Jetzt begann Mojan zu – – – nicht zu kauen, sondern nur zu schlucken, während Nobody berichtete.

»Wir können mit allem zufrieden sein. Es wird mir gelingen, meine Rolle bis nach Buenos Aires durchzuspielen. Was dann weiter zu geschehen hat, werden wir ja sehen. Sobald das Schiff in den Hafen läuft, müssen wir eben verduften – wenn nicht etwas anderes dazwischen kommt. Jetzt muß ich mich erst näher informieren, in den Schiffspapieren Umschau halten, vielleicht ist auch eine Korrespondenz des Jachtbesitzers vorhanden. Er hatte doch in seinem Anzug ein Schlüsselbund ... ah, hier ist es.«

Nobody brachte aus dem Anzuge, den Travalko getragen, ein großes Schlüsselbund zum Vorschein.

Aus der Koje, in der der Gebundene lag, erscholl ein heiseres Stöhnen.

»Immer stöhne,« sagte Mojan, »immer recht laut, damit es auch der Steward hört. Ich bin doch krank, da muß ich auch stöhnen. Oder hast du Hunger? Nein, ich könnte dir wohl die Daumschrauben anlegen, aber einen Menschen hungern sehen, das kann ich nicht.«

Nobody kam seinem Freunde zuvor, er zog die Vorhänge von der Koje zurück und nahm dem Spanier den Knebel aus dem Munde, zur Vorsicht eine Hand auf der Kehle liegen lassend.

»Schreien Sie nicht! Sofort schnüre ich Ihnen die Kehle zu. Wollen Sie etwas?«

Der Spanier war ganz artig. Er hatte unterdessen seinen Entschluß geändert. Doch in's Auge sehen konnte er dem sich über ihn Beugenden noch immer nicht.

»Geben Sie mir die Freiheit wieder,« bat er leise.

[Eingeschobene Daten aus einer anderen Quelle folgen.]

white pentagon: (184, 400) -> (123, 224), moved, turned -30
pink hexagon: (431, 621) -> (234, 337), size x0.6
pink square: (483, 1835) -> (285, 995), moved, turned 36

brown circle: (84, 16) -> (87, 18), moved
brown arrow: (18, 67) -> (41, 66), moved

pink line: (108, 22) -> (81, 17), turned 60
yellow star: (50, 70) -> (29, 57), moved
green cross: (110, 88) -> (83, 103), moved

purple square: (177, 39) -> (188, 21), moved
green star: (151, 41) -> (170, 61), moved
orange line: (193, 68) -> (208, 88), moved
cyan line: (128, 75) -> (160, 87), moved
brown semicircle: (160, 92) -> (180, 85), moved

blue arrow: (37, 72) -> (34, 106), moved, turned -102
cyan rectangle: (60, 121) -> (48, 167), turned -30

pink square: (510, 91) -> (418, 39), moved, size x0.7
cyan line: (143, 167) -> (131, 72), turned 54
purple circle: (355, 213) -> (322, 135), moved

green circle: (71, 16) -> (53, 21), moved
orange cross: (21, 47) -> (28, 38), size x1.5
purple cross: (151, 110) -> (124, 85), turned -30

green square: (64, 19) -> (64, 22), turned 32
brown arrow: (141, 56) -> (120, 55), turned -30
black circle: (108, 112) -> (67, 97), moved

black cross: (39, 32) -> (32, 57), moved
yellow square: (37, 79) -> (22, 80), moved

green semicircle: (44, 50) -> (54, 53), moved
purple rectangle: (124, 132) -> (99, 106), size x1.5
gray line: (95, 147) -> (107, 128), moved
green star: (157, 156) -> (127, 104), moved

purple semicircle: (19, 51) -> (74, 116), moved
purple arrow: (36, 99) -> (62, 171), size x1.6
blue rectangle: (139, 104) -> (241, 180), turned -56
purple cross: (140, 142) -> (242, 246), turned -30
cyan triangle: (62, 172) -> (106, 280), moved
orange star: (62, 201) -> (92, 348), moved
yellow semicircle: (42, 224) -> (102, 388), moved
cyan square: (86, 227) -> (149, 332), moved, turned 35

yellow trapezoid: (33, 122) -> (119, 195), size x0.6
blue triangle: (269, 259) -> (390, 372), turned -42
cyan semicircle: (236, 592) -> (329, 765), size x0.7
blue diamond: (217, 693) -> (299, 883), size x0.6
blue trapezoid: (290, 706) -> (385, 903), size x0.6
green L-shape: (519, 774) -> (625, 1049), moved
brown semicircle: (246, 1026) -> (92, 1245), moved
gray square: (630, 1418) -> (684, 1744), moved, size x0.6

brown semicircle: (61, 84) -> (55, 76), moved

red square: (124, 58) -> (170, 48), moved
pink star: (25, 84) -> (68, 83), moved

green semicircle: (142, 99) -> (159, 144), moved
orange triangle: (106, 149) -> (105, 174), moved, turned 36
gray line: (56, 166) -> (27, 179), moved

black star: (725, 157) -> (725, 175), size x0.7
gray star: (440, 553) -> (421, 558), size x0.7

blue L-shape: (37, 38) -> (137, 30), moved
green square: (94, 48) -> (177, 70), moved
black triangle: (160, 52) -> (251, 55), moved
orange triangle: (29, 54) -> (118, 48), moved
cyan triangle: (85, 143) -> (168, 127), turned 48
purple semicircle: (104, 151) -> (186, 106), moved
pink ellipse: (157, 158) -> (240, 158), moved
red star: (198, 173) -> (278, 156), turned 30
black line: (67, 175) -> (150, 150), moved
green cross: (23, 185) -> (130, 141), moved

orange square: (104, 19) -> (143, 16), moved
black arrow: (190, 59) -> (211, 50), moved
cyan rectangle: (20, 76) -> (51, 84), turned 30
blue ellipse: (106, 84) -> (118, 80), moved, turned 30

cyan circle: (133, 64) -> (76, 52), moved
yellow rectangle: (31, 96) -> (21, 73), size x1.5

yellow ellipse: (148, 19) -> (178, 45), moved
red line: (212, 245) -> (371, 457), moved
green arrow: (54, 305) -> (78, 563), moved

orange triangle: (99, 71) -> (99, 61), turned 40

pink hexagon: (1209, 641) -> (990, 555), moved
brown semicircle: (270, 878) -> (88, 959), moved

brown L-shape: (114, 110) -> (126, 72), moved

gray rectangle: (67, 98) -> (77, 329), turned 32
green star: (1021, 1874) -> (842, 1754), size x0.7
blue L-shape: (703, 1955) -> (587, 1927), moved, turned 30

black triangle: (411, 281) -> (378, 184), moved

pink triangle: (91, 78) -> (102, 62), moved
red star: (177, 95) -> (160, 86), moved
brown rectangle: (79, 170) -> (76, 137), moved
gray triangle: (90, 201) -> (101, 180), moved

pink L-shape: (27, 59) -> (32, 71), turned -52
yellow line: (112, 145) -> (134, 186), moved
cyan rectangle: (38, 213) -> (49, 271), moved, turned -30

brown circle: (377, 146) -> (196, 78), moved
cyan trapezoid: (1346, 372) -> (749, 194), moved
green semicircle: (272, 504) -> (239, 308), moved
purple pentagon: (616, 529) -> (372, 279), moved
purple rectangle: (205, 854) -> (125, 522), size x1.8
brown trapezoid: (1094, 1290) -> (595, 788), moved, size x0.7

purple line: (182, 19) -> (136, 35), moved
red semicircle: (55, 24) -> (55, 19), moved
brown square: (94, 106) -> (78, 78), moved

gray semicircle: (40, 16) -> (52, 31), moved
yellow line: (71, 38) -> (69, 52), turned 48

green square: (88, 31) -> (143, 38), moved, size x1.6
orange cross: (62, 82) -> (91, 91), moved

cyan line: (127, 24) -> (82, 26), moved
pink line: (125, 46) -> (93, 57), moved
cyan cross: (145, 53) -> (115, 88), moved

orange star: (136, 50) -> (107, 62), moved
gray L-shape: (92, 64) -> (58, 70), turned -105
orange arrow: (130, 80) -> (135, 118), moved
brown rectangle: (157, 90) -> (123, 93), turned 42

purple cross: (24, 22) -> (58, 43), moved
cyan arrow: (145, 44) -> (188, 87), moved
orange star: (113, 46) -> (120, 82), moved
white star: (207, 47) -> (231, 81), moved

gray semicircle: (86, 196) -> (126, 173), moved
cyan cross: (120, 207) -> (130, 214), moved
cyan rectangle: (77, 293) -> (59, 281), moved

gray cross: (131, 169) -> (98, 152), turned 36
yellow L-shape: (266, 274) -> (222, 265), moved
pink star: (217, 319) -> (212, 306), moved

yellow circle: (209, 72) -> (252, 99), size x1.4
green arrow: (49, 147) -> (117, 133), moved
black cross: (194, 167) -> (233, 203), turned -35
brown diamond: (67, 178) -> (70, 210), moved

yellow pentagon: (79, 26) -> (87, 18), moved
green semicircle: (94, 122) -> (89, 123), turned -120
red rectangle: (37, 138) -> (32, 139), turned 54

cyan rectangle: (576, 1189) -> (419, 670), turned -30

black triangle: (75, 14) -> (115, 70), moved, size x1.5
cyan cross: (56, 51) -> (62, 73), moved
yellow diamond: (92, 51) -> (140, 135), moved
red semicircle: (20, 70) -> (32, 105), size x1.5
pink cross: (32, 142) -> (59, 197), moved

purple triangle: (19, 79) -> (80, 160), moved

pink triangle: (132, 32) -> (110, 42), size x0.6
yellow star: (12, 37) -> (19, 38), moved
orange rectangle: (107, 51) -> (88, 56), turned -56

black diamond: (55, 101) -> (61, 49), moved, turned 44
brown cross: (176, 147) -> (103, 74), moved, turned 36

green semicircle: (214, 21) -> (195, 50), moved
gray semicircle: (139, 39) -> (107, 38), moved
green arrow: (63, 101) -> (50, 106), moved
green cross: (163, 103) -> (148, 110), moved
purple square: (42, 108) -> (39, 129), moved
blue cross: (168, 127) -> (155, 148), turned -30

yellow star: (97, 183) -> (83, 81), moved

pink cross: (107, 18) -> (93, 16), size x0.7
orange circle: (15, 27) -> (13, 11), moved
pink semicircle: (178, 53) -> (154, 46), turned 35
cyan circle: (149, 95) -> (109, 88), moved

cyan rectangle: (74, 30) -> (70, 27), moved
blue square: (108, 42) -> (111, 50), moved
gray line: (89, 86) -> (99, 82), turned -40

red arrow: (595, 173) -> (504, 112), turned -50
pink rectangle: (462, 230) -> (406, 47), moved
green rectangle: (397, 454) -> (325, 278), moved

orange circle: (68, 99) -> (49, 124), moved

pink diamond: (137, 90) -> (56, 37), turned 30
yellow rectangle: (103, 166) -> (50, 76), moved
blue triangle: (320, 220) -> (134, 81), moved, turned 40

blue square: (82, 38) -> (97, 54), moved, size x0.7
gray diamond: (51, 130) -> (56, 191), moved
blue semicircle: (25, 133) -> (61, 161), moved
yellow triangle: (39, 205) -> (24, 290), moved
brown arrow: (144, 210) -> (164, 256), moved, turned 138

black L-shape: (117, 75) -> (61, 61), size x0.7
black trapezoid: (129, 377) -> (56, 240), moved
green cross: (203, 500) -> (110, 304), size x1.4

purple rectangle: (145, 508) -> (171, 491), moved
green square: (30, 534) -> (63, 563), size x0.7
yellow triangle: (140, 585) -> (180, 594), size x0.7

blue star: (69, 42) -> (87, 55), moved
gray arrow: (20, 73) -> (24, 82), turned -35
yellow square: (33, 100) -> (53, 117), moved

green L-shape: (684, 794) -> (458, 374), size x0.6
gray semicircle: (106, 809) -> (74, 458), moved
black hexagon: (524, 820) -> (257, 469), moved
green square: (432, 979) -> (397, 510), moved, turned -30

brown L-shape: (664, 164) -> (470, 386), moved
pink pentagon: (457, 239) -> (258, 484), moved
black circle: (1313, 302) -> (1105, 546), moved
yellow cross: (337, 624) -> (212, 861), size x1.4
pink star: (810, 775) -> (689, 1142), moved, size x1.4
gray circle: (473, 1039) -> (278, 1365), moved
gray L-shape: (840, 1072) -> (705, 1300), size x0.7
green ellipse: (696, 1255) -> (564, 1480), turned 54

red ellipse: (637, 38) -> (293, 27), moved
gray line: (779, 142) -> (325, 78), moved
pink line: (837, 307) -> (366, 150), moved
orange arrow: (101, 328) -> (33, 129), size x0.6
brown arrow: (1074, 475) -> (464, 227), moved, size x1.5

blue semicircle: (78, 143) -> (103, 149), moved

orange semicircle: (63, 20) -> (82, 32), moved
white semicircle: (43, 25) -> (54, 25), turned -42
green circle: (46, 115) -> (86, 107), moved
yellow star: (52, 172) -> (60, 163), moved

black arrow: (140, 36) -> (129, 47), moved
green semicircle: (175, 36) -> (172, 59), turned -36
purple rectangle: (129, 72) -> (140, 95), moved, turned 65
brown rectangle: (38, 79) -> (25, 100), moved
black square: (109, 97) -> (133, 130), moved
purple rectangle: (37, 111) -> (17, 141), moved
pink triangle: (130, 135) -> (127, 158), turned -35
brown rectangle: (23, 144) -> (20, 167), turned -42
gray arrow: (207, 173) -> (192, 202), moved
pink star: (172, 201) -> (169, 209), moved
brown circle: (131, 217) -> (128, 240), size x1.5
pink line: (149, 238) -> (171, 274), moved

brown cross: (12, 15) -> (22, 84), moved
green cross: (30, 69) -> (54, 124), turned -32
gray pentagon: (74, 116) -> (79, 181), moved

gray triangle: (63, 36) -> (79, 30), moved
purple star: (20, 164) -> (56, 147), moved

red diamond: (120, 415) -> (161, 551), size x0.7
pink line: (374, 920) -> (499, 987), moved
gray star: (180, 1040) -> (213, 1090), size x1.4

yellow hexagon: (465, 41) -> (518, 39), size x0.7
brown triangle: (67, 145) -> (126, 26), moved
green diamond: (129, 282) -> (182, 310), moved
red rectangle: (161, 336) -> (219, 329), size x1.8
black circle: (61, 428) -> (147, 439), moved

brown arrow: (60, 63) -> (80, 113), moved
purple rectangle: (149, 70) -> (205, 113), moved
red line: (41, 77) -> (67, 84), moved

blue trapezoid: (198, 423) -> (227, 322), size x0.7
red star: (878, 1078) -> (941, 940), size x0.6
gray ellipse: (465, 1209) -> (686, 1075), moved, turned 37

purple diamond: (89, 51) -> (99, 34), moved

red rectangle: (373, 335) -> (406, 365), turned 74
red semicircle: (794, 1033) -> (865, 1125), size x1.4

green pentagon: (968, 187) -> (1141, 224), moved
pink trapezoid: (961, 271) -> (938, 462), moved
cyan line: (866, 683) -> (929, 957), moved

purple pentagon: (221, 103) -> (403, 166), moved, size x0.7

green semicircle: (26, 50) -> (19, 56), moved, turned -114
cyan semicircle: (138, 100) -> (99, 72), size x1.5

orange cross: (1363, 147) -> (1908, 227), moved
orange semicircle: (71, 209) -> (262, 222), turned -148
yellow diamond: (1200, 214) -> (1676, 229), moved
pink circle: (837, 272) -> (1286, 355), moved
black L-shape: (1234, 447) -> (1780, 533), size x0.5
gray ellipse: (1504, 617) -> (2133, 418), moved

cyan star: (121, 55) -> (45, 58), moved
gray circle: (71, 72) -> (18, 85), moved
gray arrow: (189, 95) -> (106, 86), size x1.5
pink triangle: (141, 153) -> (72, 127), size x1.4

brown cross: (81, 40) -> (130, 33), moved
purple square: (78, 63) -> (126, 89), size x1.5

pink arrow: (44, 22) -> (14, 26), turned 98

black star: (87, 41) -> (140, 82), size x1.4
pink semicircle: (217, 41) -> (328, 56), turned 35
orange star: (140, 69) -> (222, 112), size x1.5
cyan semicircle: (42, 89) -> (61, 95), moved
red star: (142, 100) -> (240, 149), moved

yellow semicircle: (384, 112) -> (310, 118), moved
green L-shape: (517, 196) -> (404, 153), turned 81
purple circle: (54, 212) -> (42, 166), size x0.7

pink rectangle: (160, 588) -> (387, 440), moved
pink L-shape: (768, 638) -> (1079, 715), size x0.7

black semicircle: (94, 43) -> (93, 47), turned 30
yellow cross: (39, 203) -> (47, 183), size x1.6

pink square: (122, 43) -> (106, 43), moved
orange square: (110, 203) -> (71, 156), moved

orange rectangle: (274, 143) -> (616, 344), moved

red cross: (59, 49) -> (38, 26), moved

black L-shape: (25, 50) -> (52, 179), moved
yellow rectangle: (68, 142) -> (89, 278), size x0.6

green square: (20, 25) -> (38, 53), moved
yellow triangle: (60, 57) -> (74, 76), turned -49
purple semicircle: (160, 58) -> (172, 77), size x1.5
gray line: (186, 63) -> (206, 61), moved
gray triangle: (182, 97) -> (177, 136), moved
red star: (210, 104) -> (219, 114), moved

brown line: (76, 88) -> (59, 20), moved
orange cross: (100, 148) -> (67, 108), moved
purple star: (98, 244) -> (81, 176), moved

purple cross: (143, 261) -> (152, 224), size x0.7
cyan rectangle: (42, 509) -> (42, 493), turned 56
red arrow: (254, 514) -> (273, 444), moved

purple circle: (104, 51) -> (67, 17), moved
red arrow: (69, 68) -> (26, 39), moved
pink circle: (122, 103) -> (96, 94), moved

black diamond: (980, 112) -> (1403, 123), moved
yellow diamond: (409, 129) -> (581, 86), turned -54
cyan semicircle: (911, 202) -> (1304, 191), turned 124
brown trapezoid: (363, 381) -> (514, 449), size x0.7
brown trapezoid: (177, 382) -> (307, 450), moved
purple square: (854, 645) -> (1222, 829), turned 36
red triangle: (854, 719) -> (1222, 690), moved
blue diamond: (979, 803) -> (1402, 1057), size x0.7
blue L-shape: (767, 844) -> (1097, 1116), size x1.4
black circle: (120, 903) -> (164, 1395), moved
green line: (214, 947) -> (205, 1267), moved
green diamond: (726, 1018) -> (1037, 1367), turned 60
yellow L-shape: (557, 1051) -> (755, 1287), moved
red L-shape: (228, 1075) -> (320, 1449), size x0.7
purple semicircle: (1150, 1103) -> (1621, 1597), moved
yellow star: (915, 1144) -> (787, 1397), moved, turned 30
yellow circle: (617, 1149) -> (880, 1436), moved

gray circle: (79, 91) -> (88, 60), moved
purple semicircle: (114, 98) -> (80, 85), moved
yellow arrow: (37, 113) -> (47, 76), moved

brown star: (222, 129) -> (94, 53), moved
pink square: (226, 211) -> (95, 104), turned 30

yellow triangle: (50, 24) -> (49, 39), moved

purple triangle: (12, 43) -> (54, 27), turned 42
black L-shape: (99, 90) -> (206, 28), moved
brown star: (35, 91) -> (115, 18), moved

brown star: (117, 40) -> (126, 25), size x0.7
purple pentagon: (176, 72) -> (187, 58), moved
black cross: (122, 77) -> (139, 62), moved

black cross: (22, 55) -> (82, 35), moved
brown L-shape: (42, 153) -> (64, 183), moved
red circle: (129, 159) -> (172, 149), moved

»Sennor, das läßt sich wohl nicht so leicht machen.«

»Ich gebe Ihnen ein Boot, die Jacht fährt dicht ans Ufer, Sie können sich vom Schiffe entfernen.«

»Das würden Sie wohl nicht so ruhig zulassen.«

»Auf mein Ehrenwort!«

»Hm. Das gilt mir in diesem Augenblicke verteufelt wenig. Sagen Sie mal, Sennor, es ist Ihnen wohl recht unangenehm, daß ich jetzt mittels Ihres Schlüsselbundes etwas Umschau zwischen Ihren Papieren halten will?«

Nobody hatte das Richtige getroffen. Er hatte es ja auch gleich geahnt. Nämlich gleich, als das Schlüsselbund geklappert hatte, war auch das Stöhnen gekommen.

»Hil ...«

So weit war der Hilferuf noch nicht einmal ausgestoßen worden, Nobody hatte sofort an dem Gesichtsausdruck erkannt, daß jetzt ein Hilferuf kommen würde, und da hatte seine Hand jenem auch schon die Luft abgeschnürt, der Knebel machte ihn vollends stumm.

»Bin doch neugierig, was ich da finden werde. Ich glaube immer mehr, daß ich diese Ueberrumpelung vor jedem Gerichte werde verantworten können. Irgend etwas geht hier nicht mit rechten Dingen zu, irgend etwas ist faul im Staate Dänemark.«

Der erbsengelbe Bernard verwandelte sich in den dunkelgestreiften Travalko, und Nobody begab sich mit dem Schlüsselbund hinüber in die andere Kabine.